The Rowdies are in the lower-tier North American Soccer League.
Kriseman declined to comment on whether Edwards told him he wanted an MLS team or whether he had told Foster about Edwards' intentions.
"The pursuit of MLS is just not a city issue," said Ben Kirby, Kriseman's spokesman.
Shortly after buying the Rowdies in 2014, Edwards told the Tampa Bay Times that joining the MLS was a "no-brainer" and that St. Petersburg would be the "perfect place" for the country's premier soccer league to expand.
But on Wednesday, Orlando City SC, the popular, newly awarded MLS franchise, told the Times it had exclusive MLS rights over Tampa Bay.
Any discussion of a new MLS franchise would have to include Orlando City.
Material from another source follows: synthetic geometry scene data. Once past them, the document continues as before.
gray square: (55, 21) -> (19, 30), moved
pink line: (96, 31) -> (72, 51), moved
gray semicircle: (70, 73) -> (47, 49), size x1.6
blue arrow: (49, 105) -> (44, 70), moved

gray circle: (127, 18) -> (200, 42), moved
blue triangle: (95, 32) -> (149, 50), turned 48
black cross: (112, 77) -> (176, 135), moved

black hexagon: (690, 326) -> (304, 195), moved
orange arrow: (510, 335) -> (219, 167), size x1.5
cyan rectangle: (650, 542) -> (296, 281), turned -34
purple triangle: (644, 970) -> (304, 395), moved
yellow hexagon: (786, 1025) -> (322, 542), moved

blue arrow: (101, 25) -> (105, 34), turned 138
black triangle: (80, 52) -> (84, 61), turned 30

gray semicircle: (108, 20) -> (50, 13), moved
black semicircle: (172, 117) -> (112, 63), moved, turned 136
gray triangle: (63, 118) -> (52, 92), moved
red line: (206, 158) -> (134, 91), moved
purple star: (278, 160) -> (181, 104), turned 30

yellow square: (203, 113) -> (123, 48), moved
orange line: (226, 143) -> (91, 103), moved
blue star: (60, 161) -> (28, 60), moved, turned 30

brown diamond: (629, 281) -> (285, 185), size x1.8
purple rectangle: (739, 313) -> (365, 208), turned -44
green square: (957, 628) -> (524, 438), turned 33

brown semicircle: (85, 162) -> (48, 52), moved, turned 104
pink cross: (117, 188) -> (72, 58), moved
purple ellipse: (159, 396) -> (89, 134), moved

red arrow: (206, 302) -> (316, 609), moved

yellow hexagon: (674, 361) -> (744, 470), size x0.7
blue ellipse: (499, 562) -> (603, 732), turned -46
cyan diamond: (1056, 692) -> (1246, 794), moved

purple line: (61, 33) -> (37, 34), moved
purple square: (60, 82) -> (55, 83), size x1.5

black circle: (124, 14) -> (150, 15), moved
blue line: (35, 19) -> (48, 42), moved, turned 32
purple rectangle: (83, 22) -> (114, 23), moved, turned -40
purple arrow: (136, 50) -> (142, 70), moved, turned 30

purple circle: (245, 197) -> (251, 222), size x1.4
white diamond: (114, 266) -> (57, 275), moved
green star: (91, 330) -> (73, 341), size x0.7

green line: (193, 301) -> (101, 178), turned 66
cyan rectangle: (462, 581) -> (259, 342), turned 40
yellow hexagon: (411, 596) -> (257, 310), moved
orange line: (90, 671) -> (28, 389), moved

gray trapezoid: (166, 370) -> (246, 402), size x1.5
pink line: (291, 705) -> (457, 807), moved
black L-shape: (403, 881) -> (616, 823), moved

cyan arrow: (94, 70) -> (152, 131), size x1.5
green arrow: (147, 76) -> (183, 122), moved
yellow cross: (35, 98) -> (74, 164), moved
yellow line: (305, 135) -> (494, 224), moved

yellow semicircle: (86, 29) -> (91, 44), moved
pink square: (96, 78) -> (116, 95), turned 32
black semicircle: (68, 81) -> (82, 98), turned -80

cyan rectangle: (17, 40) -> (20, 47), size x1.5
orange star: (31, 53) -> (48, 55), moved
And no one — not MLS, the city or the Rowdies — had inquired, said Leonardo Santiago, the team's vice president of communications.
In response to a story posted earlier Thursday on the Times' Bay Buzz blog, Edwards said any discussion of joining the MLS was "premature and not part of our present plans." In the statement, Edwards praised the NASL and said he was confident that the league will continue to grow and prosper.
Kriseman has reached "similar conclusions," Edwards said.
"Our mutual objective is to obtain a long-term lease for Al Lang Stadium in order to ensure that the Rowdies have the opportunity to grow and succeed in St. Pete," the statement read.
Edwards has told the Times in previous interviews that he wanted to expand the stadium, perhaps up to 18,000 seats. That cost has been estimated at up to $70 million.
Foster said the Kriseman administration has been talking to Dunedin and Clearwater about jointly asking the Pinellas County Tourist Development Council for bed tax money for their respective needs: an expansion of the Clearwater Marine Aquarium, a new Blue Jays spring training facility and the Al Lang expansion.
She said the request wouldn't interfere with bed tax money that might be needed for a new Tampa Bay Rays stadium in Pinellas County because 1 cent has already been reserved for that purpose. The combined request for Al Lang, the Clearwater Marine Aquarium and the Blue Jays facility would come from a "different pot" of tourist bed tax money, she said.
Kirby didn't respond when asked about the joint effort. The terms and length of the Al Lang lease are still being negotiated, he said.
The city charter requires that the question about extending the lease go before voters.
In 2008, the Tampa Bay Rays gave up on plans to build a stadium on the Al Lang site after resident opposition.
Council member Karl Nurse said he isn't enthusiastic about expanding Al Lang for soccer, especially minor-league soccer.
"For the last 40 years, soccer was supposed to be the next big thing," he said.
The City Council must approve any referendum before an Aug. 23 deadline, City Attorney Jackie Kovilaritch told council members.